** Opening ENTRIES PROVIDED block **

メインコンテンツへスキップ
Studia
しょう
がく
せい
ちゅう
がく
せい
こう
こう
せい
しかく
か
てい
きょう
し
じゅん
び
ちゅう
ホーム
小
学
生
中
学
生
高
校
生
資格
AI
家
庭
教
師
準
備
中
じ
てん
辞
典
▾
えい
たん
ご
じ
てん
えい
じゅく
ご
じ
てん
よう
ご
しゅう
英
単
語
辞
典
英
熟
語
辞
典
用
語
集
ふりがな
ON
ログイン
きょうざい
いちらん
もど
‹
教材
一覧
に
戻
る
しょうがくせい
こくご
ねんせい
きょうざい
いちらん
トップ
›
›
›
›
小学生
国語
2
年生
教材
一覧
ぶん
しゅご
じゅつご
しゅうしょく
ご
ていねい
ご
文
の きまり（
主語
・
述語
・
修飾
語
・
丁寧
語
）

** Closing ENTRIES PROVIDED block **
** Opening ENTRIES PROVIDED block **

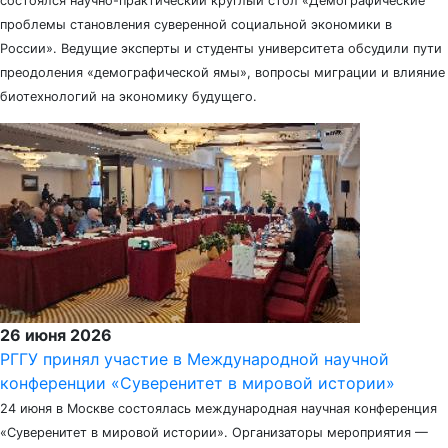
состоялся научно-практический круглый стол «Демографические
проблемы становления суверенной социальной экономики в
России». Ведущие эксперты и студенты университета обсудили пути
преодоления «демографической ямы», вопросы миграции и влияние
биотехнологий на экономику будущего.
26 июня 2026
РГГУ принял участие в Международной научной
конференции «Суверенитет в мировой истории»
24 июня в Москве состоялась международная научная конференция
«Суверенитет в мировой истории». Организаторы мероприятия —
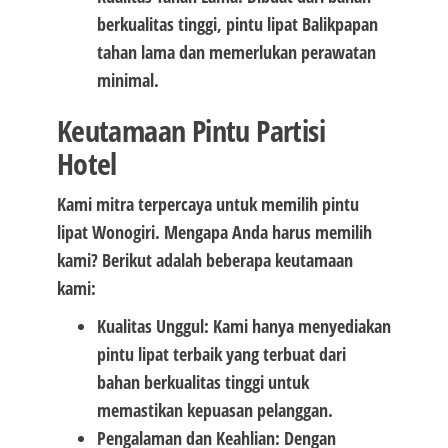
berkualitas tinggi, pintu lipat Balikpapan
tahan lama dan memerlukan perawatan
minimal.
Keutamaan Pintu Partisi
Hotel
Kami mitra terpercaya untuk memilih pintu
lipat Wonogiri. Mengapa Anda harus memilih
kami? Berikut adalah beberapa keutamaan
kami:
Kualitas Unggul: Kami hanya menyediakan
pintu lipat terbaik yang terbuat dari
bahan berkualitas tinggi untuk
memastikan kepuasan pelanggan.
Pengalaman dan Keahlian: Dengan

** Closing ENTRIES PROVIDED block **

DIRECTIONS FOR THIS TASK:
Which lines above include the string "memilih"? Show them.

OUTPUT OF THE EXERCISE:
Kami mitra terpercaya untuk memilih pintu
lipat Wonogiri. Mengapa Anda harus memilih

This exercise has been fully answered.